We perform a Box-Cox transformation with log-transformed mpg and the square root of the response.
| Estimate | Std. Error | t value | Pr(>|t|) | |
|---|---|---|---|---|
| (Intercept) | 254.338039 | 42.115772 | 6.039021 | 0.0e+00 |
| accelrate | 9.105136 | 1.047759 | 8.690108 | 0.0e+00 |
| log(mpg) | -48.877987 | 9.804840 | -4.985088 | 1.7e-06 |
There is some improvement in the Q-Q plot but the assumption of constant variance still seems to be violated.

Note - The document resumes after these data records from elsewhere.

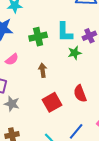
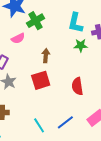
green cross: (38, 37) -> (35, 21), moved, turned -30
red square: (52, 102) -> (41, 80), moved

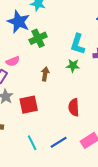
pink semicircle: (18, 38) -> (13, 61), moved
green star: (81, 45) -> (73, 66), moved
red square: (41, 80) -> (29, 105), moved

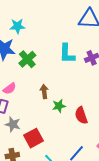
green star: (73, 66) -> (59, 106), moved
red square: (29, 105) -> (33, 138), moved

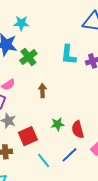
green star: (59, 106) -> (58, 124), moved
red semicircle: (81, 115) -> (78, 129), moved

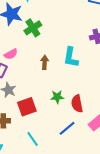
cyan L-shape: (68, 55) -> (71, 57), moved
cyan line: (44, 161) -> (33, 139), moved

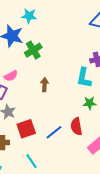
cyan L-shape: (71, 57) -> (84, 78), moved
green star: (57, 97) -> (90, 103), moved
blue line: (67, 128) -> (54, 132), moved

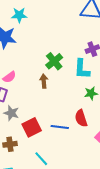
green cross: (33, 50) -> (54, 61), moved
blue line: (54, 132) -> (60, 127), turned 54

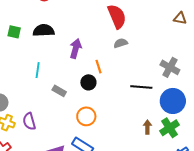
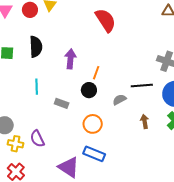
black semicircle: (44, 30) -> (36, 47), turned 100
gray semicircle: (121, 43) -> (119, 100), moved
orange line: (99, 67) -> (96, 73), turned 48
brown arrow: (147, 127) -> (145, 121), moved

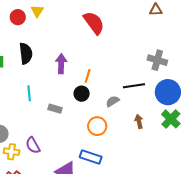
orange circle: (93, 124) -> (97, 126), moved

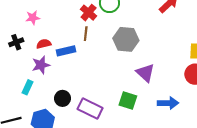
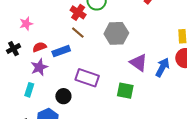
brown line: (86, 34) -> (78, 33), turned -48
blue arrow: (168, 103) -> (162, 67), moved, turned -54
purple rectangle: (90, 108) -> (87, 78), moved

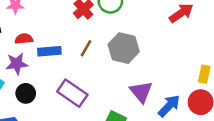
brown line: (78, 33) -> (86, 48), moved, turned 64
black circle: (63, 96) -> (26, 93), moved

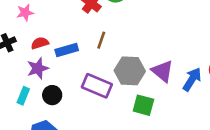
gray hexagon: (124, 48) -> (130, 71), moved

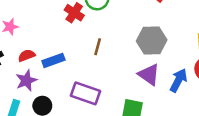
brown line: (101, 40) -> (98, 47), moved
gray hexagon: (130, 71) -> (152, 40), moved

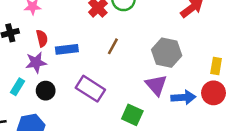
red semicircle: (27, 56) -> (42, 38), turned 84
blue arrow: (178, 80) -> (183, 97), turned 45

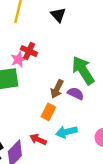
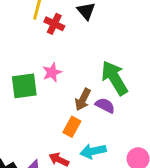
red cross: (29, 51) -> (54, 24), moved
pink star: (18, 59) -> (52, 72), moved

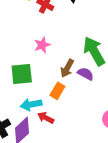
green square: (24, 86) -> (22, 74), moved
cyan arrow: (93, 151) -> (31, 104), moved

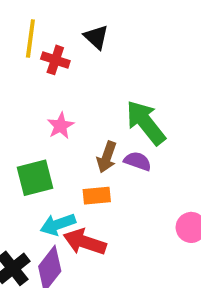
orange rectangle: (57, 91) -> (97, 196), turned 63
red arrow: (46, 118) -> (85, 242), size x1.5

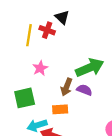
yellow line: (30, 38) -> (29, 35), moved
red cross: (55, 60) -> (47, 30), moved
green arrow: (146, 123) -> (90, 68), turned 104

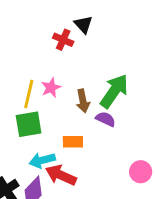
yellow line: (29, 35) -> (29, 94), moved
green arrow: (90, 68) -> (114, 91), turned -36
brown arrow: (66, 87) -> (83, 101), moved, turned -36

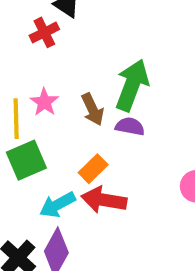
red cross: (63, 40) -> (44, 32), turned -36
orange rectangle: (73, 142) -> (93, 169), turned -30
red arrow: (61, 175) -> (104, 200), moved

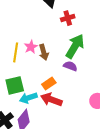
red cross: (44, 32) -> (68, 18), moved
brown arrow: (93, 109) -> (44, 52), moved
green square: (26, 160) -> (15, 85), moved

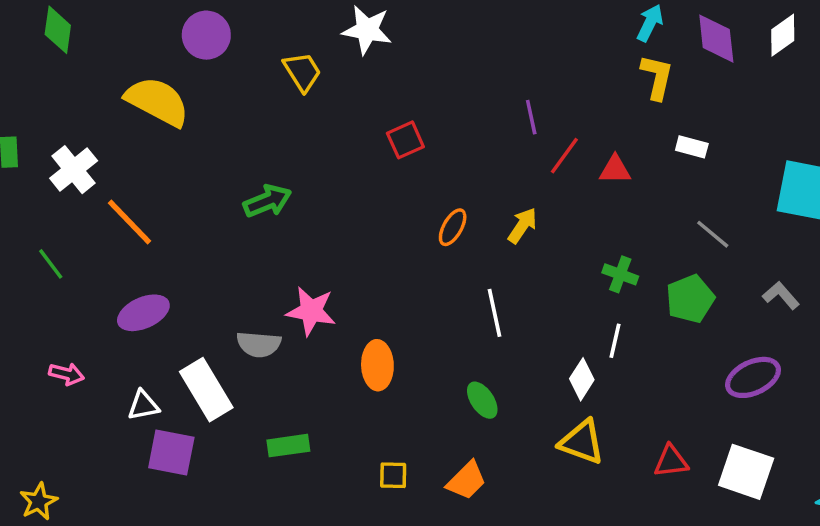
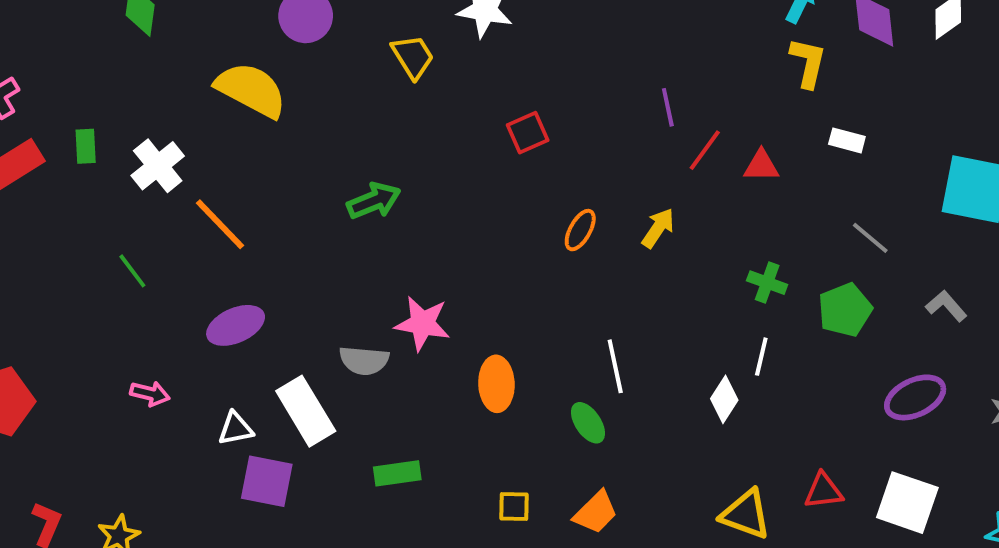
white line: (494, 313) -> (615, 366), moved
green ellipse: (482, 400) -> (588, 423), moved
yellow triangle: (582, 442) -> (746, 514), moved

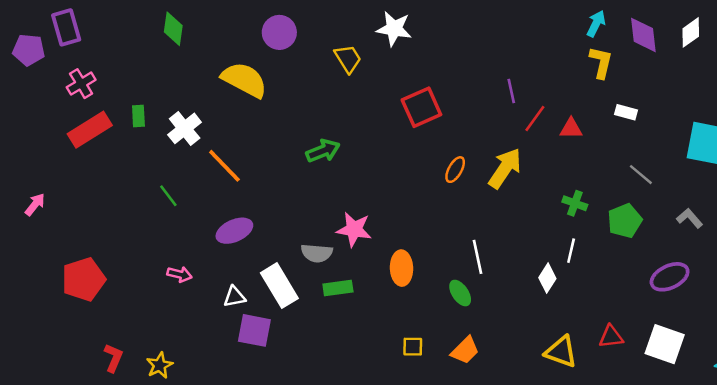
red square: (528, 133) -> (421, 107), size x1.5
yellow arrow: (658, 228) -> (505, 168), size x1.6
green rectangle: (397, 473) -> (338, 288), moved

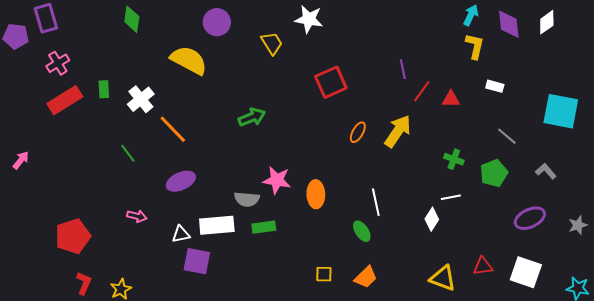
white line: (571, 251) -> (451, 197), turned 66
orange ellipse: (402, 268) -> (316, 194), moved
red pentagon: (84, 279) -> (73, 236), moved
white rectangle: (279, 286) -> (217, 225), turned -64

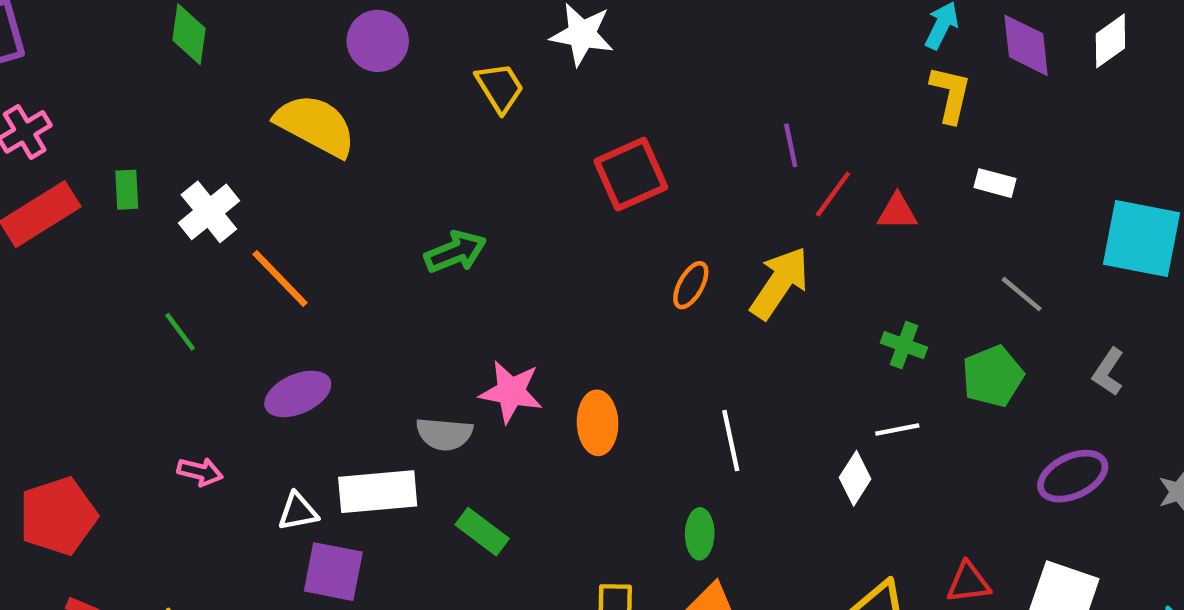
gray L-shape: (546, 171) -> (1108, 372), turned -105
green rectangle: (264, 227) -> (482, 532), moved, turned 45
green ellipse: (362, 231) -> (700, 534), moved, turned 35

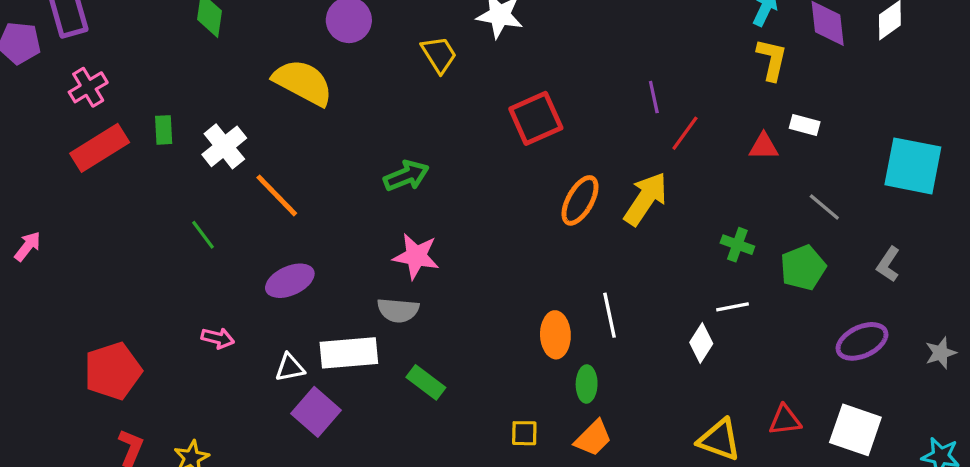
red triangle: (897, 212) -> (764, 146), moved
orange ellipse: (691, 285) -> (580, 200), size x1.4
pink star: (511, 392) -> (416, 256), moved
orange ellipse: (598, 423) -> (555, 335), moved
purple square: (333, 572) -> (316, 412), turned 30

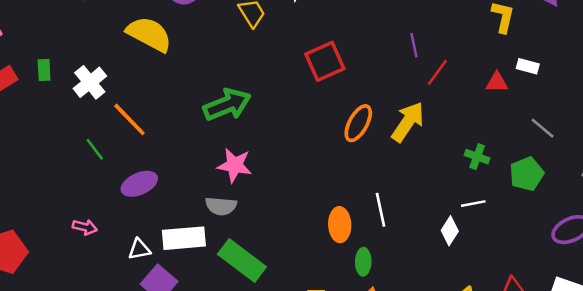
green arrow: (406, 176) -> (227, 105), size x1.4
green line: (203, 235) -> (95, 149), moved
green rectangle: (426, 382) -> (242, 260), size x1.6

| Estimate | Std. Error | t value | Pr(>|t|) | |
|---|---|---|---|---|
| (Intercept) | 9.7276200 | 0.2023182 | 48.080789 | 0.0000000 |
| accelrate | 0.0928168 | 0.0108268 | 8.572907 | 0.0000000 |
| mpg | -0.0109725 | 0.0029012 | -3.782102 | 0.0002241 |
There is even more improvement in the Q-Q plot but the assumption of constant variance still seems to be violated.
Next we will test all three models and determine which one is the best.
| SSE | R.sq | R.adj | Cp | AIC | SBC | PRESS | |
|---|---|---|---|---|---|---|---|
| full.model | 3.232045e+10 | 0.5366073 | 0.5240832 | 5 | 2942.7848 | 2957.9370 | 3.477941e+10 |
| sqrt.price.log.mpg | 1.619397e+05 | 0.5616349 | 0.5557900 | 3 | 1071.5748 | 1080.6661 | 1.692585e+05 |
| log.price | 1.718713e+01 | 0.5194495 | 0.5130422 | 3 | -328.5004 | -319.4091 | 1.797001e+01 |
We can see from the above table that the goodness-of-fit measures of the second model are unanimously better than the other two models. Considering the interpretability, goodness-of-fit, and simplicity, we choose the second model as the final model.
| Estimate | Std. Error | t value | Pr(>|t|) | |
|---|---|---|---|---|
| (Intercept) | 254.338039 | 42.115772 | 6.039021 | 0.0e+00 |
| accelrate | 9.105136 | 1.047759 | 8.690108 | 0.0e+00 |
| log(mpg) | -48.877987 | 9.804840 | -4.985088 | 1.7e-06 |
The final model is \(sqrt(price) = 254.34 + 9.1*accelrate - 48.88*log(mpg).\)
This is interpreted as the acceleration rate increases by 1, the price increases by 3% if the mpg are the same.
We use various regression techniques such as Box-Cox transformation for response variables and other transformations of the explanatory variables to search for the final model in the case study. There are four variables in the data set but only two were significant so we did have to perform a variable selection procedure.
All candidate models have the same number of variables. We use commonly-used global goodness-of-fit measures as model selection criteria.
The interpretation of the regression coefficients is not straightforward since the response variable was transformed into a sqaure root and the variable mpg was transformed into a log. We used some algebra to derive the practical interpretation of the regression coefficients associated with the variables at their original scales.
The violation of the normal assumption of the residuals was corrected but the constant variance of the residuals remained uncorrected.